L’arrêt du traitement antidépresseur :

→ ne doit pas se faire sans accompagnement médical ;

→ doit être progressif sur plusieurs semaines ou mois, pour éviter un syndrome de sevrage et prévenir le risque de rechute ;

→ est de préférence envisagé dans une période de stabilité affective et sociale pour le patient. Ce qui permet de mieux repérer une éventuelle rechute indépendamment d’autres facteurs perturbateurs.

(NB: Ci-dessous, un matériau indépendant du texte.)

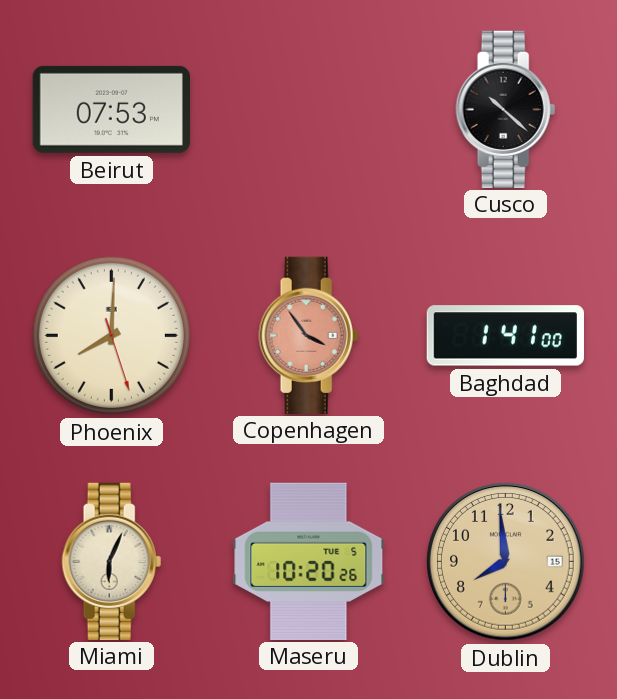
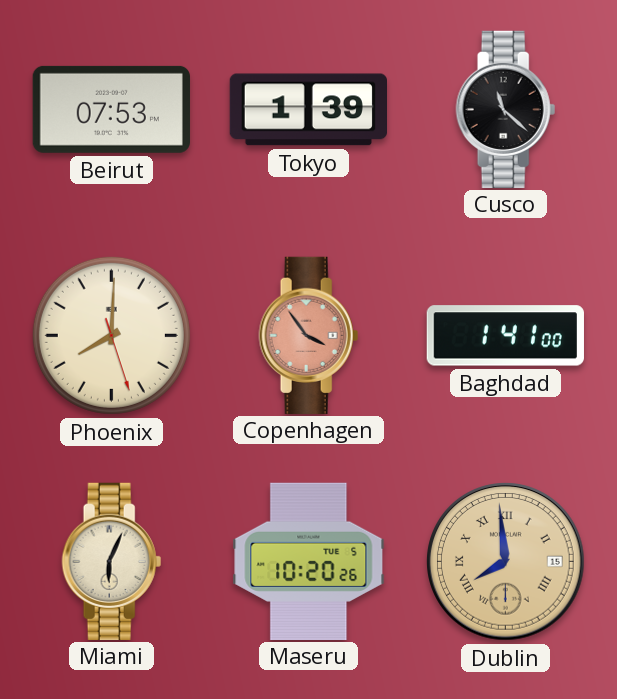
Tokyo: none -> 1:39
Cusco: 10:22 -> 11:22
Dublin numerals: Arabic -> Roman
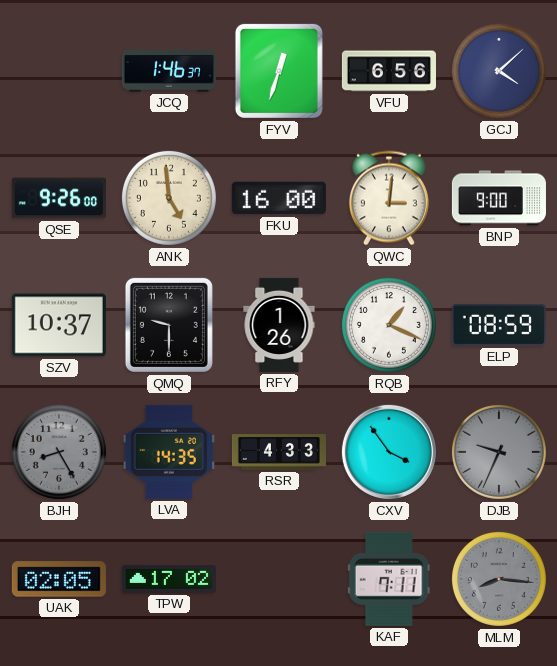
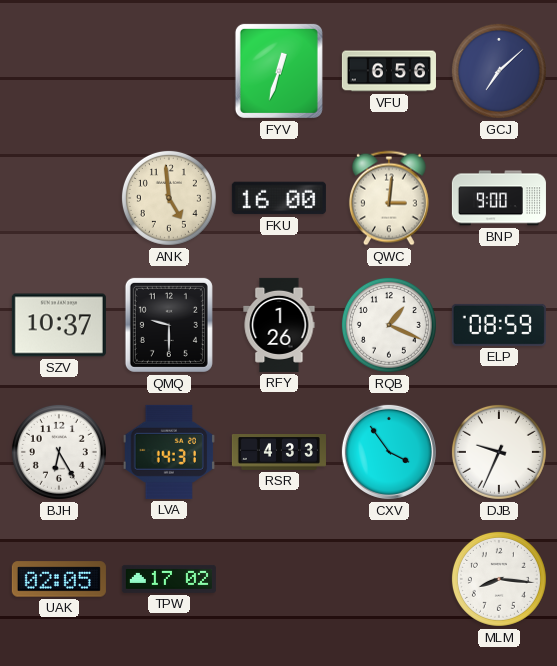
JCQ: 1:46 -> none
GCJ: 4:08 -> 7:08
QSE: 9:26 -> none
BJH: 8:25 -> 6:25
BJH dial: grey -> white
LVA: 14:35 -> 14:31
DJB dial: grey -> white
KAF: 7:11 -> none
MLM dial: grey -> white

En cas de symptômes de sevrage, un retour temporaire à la posologie précédente peut être nécessaire avant de reprendre un arrêt plus progressif.

CONSEILS AUX PATIENTS

Les effets indésirables des antidépresseurs sont différents et n’ont pas la même intensité d’un médicament à l’autre et d’une personne à l’autre. La plupart de ces effets ne sont pas graves, et beaucoup d’entre eux régressent dès les premières semaines du traitement. La variété des antidépresseurs disponibles permet au médecin de changer de molécule en cas d’inefficacité d’un traitement mais aussi en fonction de leur tolérance par le patient. Quelques conseils permettent de mieux gérer les effets indésirables les plus fréquents. Si les symptômes persistent, inviter le patient à demander l’avis de son médecin ou de son pharmacien.

En cas de sécheresse buccale

→ Boire souvent un peu d’eau.

→ Prendre des gommes ou des bonbons sans sucre pour stimuler la salivation.

→ Sucer de la glace.

→ Vaporiser un spray de salive artificielle.

→ Maintenir une bonne hygiène dentaire.

→ Éviter le café et l’alcool.

→ Éviter ou cesser de fumer.

En cas de somnolence

→ Signaler ce symptôme au médecin qui peut proposer d’autres horaires de prise dans la journée.

→ Éviter ou faire preuve de prudence lors d’activités qui nécessitent de la vigilance.

→ Éviter la conduite automobile.

En cas d’insomnie

→ Éviter les siestes pendant la journée.

→ Adopter une routine pour l’heure du coucher et du lever.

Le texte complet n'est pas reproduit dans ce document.